USC’s new president, Carol Folt, has previous experience with athletic scandals


During her five years as chancellor at University of North Carolina at Chapel Hill, USC President Carol Folt made reforms and dealt with investigations into a decades-long academic fraud scheme involving the athletics department. (Photos courtesy of Wikimedia Commons)

Newly elected USC president Carol Folt is no stranger to scandal.

From racial controversy to Title IX discrimination, Folt tackled a litany of investigations and challenges in her nearly six years as the chancellor of the University of North Carolina at Chapel Hill.

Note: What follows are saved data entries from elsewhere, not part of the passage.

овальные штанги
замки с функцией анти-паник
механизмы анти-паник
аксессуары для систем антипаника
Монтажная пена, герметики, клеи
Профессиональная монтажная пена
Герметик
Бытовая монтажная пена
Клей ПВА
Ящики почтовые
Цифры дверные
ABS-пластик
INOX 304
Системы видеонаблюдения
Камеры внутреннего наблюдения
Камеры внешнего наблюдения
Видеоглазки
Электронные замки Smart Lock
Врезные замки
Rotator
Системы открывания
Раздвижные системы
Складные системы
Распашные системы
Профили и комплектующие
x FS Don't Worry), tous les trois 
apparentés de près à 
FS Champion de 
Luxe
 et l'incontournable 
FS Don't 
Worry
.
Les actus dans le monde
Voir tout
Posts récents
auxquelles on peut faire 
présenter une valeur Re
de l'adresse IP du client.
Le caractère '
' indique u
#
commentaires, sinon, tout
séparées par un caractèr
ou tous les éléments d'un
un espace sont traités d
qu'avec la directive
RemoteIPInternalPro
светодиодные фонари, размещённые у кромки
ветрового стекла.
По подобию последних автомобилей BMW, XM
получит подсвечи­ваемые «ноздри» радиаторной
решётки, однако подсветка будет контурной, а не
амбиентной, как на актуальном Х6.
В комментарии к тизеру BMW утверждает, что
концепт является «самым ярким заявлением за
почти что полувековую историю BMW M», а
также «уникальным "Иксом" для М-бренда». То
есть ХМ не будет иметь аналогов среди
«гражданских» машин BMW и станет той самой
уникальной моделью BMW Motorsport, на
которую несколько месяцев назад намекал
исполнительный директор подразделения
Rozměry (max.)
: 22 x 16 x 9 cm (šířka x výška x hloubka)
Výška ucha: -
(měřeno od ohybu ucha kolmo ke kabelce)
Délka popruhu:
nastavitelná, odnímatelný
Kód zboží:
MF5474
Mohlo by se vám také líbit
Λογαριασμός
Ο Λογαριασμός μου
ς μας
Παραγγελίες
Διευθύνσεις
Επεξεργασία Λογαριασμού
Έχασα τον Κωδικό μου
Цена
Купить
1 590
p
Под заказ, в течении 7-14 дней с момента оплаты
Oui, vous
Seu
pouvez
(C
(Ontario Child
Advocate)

But one of the new president’s most compelling experiences took place at the start of her tenure — a decades-long scheme that used academic fraud to benefit student athletes.

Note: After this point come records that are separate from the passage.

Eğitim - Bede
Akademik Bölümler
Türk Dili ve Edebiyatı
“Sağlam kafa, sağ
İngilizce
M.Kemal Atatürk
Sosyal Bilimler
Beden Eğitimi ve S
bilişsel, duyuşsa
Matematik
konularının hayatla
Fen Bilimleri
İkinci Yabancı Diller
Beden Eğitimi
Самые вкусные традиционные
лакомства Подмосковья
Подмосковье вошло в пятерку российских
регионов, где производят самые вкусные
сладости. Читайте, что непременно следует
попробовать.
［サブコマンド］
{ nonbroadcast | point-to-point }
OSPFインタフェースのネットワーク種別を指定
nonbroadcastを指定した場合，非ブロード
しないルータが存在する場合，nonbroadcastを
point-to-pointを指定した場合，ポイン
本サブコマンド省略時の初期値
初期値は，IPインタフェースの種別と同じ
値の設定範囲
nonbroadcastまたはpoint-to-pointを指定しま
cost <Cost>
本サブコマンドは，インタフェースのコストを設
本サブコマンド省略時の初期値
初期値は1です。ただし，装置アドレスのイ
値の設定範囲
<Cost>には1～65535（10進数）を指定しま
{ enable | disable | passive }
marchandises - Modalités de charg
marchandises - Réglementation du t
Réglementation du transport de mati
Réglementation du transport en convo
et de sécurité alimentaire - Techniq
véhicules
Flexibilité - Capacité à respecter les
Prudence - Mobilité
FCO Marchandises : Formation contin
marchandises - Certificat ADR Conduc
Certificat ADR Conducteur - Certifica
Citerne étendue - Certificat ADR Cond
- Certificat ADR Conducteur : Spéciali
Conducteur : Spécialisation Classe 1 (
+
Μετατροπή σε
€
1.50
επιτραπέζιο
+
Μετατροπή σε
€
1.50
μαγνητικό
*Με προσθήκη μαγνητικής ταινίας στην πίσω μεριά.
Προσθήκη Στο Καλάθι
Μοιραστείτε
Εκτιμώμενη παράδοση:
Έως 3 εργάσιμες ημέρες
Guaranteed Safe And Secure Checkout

Folt became the new chancellor only months after the discovery of the scheme, which involved thousands of students and dated back over a decade. Over her first four years, she led UNC through an NCAA investigation and a complete overhaul of the way its athletics department approached academic standards.

This is much-needed experience for USC, which is just starting to face the repercussions of the college admissions bribery case recently uncovered by the FBI. The athletics program is at a crossroads, after firing water polo head coach Jovan Vavic and senior associate athletic director Donna Heinel for accepting bribes to falsify admits as athletic recruits. Between the school’s upcoming internal investigation and an impending one from the NCAA, Folt will be in familiar territory when she takes on the challenge of USC Athletics.

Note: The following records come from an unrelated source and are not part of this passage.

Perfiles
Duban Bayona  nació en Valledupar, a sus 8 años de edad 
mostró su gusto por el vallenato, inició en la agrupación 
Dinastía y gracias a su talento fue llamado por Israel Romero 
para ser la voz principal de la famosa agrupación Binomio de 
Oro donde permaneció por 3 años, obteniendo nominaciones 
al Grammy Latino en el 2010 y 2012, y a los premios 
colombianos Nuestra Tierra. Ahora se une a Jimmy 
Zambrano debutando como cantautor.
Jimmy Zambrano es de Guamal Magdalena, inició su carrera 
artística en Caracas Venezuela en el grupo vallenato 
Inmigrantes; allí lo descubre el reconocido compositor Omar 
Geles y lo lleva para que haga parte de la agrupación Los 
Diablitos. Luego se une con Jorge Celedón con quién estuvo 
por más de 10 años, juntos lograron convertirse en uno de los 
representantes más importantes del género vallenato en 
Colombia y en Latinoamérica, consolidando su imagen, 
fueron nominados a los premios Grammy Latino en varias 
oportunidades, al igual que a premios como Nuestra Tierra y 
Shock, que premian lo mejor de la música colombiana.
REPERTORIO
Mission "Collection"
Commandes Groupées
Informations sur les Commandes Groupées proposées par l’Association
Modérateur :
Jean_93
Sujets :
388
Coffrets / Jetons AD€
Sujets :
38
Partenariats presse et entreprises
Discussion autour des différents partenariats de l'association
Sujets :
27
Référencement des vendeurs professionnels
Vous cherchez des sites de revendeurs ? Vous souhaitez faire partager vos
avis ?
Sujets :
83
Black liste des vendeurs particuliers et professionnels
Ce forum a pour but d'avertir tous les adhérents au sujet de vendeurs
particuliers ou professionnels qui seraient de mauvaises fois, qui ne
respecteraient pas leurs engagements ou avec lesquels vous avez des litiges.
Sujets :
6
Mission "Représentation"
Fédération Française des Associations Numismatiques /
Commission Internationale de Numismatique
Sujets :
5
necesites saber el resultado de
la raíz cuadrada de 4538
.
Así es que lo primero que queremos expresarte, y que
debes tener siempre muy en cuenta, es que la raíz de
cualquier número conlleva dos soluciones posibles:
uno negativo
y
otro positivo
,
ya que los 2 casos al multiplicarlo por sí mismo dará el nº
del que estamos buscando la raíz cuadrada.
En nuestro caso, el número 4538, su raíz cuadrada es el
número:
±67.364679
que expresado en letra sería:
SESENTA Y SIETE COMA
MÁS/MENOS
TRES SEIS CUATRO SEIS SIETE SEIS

Beginning in 1992, North Carolina offered “paper” classes in the university’s African and Afro-American Studies departments. Essentially, these classes based grades on essays alone, and rarely actually met. The classes were frequented by student-athletes, who rarely wrote their own papers and thus boosted their GPAs without ever stepping foot inside the classroom.

Governor Jim Martin discovered these classes through an independent investigation in 2012. His findings reported that 216 of these “paper” classes were created over the course of two decades. However, Martin argued that the discretion fell on the academic department, not athletics, despite the fact that many of these courses were created at the insistence of academic advisors for the football team. Still, when a 2014 UNC investigation identified that over 3,000 students had taken these classes — over half of which consisted of student athletes — the NCAA started a formal investigation into the matter.

Folt took on the chancellor position in the middle of this controversy in 2013. Besides firing four employees and disciplining five more, she formulated a broad set of reforms to attempt to prevent academic fraud as a whole on the UNC campus.

“When I was at UNC, the thing that impressed me the most was that the faculty came together and made 70 reforms,” Folt said to the Daily Trojan. “That was what was so wonderful. It wasn’t about eliminating athletics, it was about doing it right so that people could get what they needed and deserved.”

Although Folt’s tenure saw a vast expansion of transparency and enforcement of integrity policies between the athletics and academic departments, she also helped the school avoid further sanctions. At the conclusion of its investigation in 2017, the NCAA announced that it “could not conclude that the University of North Carolina violated NCAA academic rules.”

This decision was based on the argument made by UNC lawyers that while the school was guilty of academic fraud, this was an internal academic issue, not something that fell under the realm of NCAA jurisdiction. Over the course of the investigation, the school spent close to $18 million in legal and public relations costs to generate this positive result. Although the NCAA decision sparked considerable controversy, Folt’s ability to navigate NCAA scandals was one of the many reasons that she was unanimously selected.

Regardless of her impact on the structure and integrity of the athletics department, Folt’s history at North Carolina hints that she could serve as a good luck charm for USC Athletics. In her five and a half years at Chapel Hill, the Tar Heels brought home 16 conference titles and four national championships across all of its sports, including the 2017 men’s basketball title.

After attending a Duke vs. North Carolina basketball game during her initial visit of the school, Folt became a fast fan of the school’s teams and often appeared courtside to cheer on the Tar Heels. During her time, she made the student athlete experience a main focus in her approach to athletics as a whole.

“Her support has been unyielding, and we appreciate all she has done for our student-athletes,” North Carolina Athletic Director Bubba Cunningham said in an interview with UNC’s University Gazette earlier this year. “Her dedication to our student-athlete experience and their success has been second to none.”

In her first day on the job at USC, Folt made it clear that the student athlete experience will be remain one of her main focuses as she wades into her role as president.

“I really believe college athletes can be a enriching and rewarding experience,” Folt said. “Student athletes [are] where I start. Who are they? Are we giving them what we need? Are they graduating with the skills they need… If we’re gonna do it, we’re gonna do it right.”

Mia Speier and Sasha Urban contributed to this report.